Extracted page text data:
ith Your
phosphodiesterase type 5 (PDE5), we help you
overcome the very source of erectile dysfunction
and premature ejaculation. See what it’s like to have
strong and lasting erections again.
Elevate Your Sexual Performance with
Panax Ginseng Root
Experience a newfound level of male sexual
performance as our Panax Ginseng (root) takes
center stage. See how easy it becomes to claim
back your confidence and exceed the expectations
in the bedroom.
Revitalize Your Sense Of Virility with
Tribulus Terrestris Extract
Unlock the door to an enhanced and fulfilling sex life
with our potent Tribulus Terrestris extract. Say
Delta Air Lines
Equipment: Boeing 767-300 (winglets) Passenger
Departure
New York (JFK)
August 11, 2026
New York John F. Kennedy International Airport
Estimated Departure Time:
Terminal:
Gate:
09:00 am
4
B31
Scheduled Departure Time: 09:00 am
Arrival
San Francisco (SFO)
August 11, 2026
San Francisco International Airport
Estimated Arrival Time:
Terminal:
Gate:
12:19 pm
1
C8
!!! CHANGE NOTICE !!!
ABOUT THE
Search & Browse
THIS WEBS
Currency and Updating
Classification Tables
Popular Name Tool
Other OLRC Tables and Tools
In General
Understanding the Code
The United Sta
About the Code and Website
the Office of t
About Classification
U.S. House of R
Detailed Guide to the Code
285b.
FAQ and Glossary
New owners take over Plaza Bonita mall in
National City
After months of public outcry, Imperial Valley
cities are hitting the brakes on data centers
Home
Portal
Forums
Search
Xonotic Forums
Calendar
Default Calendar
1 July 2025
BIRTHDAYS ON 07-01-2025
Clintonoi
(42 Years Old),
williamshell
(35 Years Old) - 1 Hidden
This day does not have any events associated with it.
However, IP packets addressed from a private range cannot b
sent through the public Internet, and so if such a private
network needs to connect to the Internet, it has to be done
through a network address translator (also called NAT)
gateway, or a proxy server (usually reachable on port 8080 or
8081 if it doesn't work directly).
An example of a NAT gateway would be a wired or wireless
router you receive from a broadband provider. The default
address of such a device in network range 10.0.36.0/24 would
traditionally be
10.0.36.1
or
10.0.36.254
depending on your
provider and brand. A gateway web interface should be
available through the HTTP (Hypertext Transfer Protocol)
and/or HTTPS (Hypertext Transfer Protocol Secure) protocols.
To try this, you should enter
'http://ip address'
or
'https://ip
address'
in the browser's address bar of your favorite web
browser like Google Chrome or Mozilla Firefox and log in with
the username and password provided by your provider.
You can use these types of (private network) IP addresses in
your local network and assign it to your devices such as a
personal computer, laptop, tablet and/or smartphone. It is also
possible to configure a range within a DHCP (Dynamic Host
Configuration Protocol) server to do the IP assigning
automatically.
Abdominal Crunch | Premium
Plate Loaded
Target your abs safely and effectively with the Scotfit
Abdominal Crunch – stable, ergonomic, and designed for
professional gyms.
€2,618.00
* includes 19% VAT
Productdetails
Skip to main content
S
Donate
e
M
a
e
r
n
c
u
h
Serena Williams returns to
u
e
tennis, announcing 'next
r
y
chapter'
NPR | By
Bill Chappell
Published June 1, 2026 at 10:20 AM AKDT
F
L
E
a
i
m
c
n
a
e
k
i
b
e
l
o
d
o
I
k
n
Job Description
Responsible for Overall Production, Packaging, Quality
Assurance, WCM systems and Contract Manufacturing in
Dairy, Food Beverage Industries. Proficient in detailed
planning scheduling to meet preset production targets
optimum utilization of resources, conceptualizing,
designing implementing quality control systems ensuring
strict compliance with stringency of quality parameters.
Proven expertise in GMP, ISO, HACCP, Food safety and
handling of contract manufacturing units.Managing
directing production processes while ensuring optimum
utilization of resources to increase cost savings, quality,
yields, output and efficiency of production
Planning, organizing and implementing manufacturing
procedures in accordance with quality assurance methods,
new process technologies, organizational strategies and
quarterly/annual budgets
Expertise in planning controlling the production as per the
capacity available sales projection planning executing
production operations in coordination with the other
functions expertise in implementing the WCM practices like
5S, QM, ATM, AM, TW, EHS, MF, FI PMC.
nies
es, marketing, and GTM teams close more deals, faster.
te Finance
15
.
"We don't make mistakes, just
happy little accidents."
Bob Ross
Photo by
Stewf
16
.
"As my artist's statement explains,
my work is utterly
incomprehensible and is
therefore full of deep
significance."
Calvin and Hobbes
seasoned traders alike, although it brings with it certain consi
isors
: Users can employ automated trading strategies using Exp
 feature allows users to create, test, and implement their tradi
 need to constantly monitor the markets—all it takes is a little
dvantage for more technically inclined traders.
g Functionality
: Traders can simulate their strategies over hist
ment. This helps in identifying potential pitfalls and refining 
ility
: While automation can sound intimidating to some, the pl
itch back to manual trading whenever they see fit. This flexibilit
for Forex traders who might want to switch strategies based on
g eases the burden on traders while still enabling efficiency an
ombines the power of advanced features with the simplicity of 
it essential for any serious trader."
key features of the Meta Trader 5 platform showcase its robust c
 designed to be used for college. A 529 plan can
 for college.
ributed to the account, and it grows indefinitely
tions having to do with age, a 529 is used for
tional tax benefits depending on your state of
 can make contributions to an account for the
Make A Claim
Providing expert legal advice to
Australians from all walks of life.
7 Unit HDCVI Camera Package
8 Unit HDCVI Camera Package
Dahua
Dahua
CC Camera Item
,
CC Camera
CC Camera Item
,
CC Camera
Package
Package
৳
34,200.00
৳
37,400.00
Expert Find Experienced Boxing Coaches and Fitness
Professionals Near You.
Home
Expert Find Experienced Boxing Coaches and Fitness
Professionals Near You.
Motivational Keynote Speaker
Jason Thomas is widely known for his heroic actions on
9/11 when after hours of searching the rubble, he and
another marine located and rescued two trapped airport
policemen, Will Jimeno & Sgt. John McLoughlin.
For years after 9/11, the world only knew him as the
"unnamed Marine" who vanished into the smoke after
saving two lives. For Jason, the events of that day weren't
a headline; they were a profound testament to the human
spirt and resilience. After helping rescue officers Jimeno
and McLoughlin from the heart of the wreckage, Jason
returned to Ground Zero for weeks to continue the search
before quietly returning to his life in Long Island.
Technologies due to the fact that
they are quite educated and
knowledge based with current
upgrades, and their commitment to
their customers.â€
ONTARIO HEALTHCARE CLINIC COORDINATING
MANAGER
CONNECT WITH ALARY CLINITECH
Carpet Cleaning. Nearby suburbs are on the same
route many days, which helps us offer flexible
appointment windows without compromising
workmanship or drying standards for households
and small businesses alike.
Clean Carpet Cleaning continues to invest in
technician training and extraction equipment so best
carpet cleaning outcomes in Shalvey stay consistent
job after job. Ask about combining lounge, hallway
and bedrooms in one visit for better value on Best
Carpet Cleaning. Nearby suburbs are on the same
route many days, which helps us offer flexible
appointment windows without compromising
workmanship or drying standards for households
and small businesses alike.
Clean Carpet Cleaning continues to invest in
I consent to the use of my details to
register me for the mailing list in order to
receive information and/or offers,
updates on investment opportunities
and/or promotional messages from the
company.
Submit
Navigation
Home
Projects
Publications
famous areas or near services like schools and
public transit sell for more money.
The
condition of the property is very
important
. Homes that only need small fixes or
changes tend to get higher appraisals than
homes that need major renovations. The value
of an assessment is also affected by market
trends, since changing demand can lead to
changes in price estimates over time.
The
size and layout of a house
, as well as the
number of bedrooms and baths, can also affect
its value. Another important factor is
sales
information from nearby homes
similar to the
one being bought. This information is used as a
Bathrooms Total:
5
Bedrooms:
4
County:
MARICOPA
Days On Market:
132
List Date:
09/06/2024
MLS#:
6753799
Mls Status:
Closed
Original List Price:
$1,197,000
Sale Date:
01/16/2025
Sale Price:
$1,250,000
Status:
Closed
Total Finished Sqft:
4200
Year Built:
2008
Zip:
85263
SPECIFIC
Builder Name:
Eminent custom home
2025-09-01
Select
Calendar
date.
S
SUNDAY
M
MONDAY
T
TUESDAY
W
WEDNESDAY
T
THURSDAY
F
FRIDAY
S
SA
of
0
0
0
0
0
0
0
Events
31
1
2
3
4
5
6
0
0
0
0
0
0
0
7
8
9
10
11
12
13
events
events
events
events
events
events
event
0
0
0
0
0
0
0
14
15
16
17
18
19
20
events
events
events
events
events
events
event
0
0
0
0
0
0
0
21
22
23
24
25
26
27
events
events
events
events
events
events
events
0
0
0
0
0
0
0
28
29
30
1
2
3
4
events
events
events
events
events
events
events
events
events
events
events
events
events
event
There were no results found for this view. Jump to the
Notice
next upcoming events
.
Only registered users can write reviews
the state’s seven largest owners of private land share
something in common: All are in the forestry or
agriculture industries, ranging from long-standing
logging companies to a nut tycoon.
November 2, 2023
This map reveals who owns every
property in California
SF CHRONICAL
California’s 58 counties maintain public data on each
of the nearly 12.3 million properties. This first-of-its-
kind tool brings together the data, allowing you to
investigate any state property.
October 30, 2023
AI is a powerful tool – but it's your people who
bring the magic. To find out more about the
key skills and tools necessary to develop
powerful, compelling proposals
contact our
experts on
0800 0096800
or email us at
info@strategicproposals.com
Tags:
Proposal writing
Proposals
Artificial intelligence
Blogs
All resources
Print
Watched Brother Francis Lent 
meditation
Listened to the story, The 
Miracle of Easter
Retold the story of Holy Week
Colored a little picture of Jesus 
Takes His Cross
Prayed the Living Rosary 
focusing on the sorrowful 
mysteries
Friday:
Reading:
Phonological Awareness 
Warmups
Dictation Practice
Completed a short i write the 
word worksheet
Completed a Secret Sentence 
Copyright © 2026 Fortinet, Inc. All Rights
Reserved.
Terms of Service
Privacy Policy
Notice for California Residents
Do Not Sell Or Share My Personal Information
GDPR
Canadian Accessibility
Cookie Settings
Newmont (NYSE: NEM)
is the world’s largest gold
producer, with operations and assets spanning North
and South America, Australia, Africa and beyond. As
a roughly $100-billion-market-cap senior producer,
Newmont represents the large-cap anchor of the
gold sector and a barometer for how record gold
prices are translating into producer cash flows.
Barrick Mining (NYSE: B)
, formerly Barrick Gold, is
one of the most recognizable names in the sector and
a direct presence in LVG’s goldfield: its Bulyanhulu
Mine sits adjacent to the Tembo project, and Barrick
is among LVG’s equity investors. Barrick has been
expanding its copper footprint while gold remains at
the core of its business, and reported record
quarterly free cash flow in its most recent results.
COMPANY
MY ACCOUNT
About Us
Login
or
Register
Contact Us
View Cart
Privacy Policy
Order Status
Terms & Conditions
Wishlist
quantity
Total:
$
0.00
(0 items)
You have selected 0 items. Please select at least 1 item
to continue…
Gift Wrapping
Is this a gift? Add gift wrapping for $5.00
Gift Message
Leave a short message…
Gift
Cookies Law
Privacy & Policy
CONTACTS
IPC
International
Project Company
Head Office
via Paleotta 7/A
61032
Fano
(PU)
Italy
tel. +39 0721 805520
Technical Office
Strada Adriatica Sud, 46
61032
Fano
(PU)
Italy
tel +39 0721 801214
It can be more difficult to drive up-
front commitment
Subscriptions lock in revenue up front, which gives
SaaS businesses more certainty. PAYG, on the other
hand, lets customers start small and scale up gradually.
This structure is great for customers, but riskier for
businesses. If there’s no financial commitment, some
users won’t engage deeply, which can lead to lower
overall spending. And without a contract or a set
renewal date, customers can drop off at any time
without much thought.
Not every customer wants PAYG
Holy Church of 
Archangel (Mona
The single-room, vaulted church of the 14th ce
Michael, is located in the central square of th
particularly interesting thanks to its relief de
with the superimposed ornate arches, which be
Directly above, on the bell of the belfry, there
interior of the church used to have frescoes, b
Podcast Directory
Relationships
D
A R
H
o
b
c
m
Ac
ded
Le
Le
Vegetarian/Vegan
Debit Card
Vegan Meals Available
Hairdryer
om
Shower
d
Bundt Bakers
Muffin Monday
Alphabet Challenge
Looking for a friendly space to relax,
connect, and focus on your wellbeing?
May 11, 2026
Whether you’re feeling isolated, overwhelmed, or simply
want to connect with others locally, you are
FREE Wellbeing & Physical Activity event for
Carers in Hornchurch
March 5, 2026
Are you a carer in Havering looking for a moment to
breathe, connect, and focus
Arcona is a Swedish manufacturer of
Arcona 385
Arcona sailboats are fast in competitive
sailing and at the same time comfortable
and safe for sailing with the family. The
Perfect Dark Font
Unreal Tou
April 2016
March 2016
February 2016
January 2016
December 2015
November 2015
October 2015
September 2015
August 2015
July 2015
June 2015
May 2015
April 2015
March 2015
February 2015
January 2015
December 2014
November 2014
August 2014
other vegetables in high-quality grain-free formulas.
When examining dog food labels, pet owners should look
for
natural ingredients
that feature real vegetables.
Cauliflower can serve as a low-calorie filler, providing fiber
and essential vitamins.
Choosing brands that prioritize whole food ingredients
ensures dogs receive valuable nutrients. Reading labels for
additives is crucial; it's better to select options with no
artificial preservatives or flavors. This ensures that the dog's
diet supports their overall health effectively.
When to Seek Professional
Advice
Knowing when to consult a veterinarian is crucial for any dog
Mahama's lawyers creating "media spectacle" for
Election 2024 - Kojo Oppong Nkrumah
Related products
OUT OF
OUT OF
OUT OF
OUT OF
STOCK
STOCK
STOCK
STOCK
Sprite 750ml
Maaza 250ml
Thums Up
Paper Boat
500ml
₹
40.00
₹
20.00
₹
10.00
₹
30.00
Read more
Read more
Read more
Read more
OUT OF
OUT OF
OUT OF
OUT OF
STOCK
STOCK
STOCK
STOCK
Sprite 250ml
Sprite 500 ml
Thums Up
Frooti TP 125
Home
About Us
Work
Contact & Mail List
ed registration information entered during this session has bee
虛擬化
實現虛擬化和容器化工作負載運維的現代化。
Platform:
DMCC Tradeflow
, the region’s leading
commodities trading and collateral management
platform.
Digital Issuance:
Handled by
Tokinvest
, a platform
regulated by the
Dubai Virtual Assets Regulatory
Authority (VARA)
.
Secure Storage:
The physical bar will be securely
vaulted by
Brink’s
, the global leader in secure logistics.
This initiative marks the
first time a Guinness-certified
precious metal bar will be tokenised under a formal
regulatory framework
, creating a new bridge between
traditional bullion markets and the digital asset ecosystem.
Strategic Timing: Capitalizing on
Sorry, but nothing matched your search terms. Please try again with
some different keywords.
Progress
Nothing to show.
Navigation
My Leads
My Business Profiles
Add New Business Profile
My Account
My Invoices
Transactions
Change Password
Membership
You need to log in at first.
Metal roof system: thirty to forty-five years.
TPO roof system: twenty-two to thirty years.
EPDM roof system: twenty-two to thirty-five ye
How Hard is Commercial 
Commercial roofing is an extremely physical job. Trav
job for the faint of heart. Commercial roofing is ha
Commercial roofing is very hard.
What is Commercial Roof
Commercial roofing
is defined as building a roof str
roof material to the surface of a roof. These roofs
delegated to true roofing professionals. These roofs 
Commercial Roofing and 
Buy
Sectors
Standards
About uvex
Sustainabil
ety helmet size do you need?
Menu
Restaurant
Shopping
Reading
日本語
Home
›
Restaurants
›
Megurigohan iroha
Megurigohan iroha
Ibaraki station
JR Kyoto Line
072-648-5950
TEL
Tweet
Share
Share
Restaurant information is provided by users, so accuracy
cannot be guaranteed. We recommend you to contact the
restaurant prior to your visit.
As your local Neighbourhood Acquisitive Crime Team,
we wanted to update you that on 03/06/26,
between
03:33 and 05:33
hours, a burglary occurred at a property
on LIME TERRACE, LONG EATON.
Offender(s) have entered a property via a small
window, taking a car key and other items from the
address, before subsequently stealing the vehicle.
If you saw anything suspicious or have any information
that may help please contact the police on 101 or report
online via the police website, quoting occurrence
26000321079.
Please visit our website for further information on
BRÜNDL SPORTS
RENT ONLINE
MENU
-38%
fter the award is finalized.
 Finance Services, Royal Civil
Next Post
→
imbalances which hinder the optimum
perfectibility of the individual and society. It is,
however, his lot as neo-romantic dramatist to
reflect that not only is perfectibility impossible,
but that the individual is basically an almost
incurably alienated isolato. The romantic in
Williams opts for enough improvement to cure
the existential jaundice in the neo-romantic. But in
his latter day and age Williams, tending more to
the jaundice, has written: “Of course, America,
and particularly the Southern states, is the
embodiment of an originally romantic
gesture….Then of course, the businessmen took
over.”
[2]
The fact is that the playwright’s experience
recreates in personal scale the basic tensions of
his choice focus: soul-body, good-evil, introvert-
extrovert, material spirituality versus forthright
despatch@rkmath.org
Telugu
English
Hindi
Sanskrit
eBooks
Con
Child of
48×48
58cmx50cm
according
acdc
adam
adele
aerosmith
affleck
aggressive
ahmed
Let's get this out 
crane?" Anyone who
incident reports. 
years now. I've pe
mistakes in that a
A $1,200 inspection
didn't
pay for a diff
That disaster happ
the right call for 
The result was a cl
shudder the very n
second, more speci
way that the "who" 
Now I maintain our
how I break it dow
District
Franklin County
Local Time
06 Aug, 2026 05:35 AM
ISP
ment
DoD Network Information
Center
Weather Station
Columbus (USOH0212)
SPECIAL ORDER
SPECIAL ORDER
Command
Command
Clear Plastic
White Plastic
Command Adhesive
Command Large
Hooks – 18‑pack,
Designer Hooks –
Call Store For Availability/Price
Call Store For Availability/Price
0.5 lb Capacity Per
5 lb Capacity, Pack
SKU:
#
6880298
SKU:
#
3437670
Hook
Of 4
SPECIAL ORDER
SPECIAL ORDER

● **Work task**: All lines above from the one containing "Election 2024 - Kojo Oppong Nkrumah" to the one containing "the region’s leading" must be repeated exactly, both lines included, and no others.

● **Solved exercise**:
Election 2024 - Kojo Oppong Nkrumah
Related products
OUT OF
OUT OF
OUT OF
OUT OF
STOCK
STOCK
STOCK
STOCK
Sprite 750ml
Maaza 250ml
Thums Up
Paper Boat
500ml
₹
40.00
₹
20.00
₹
10.00
₹
30.00
Read more
Read more
Read more
Read more
OUT OF
OUT OF
OUT OF
OUT OF
STOCK
STOCK
STOCK
STOCK
Sprite 250ml
Sprite 500 ml
Thums Up
Frooti TP 125
Home
About Us
Work
Contact & Mail List
ed registration information entered during this session has bee
虛擬化
實現虛擬化和容器化工作負載運維的現代化。
Platform:
DMCC Tradeflow
, the region’s leading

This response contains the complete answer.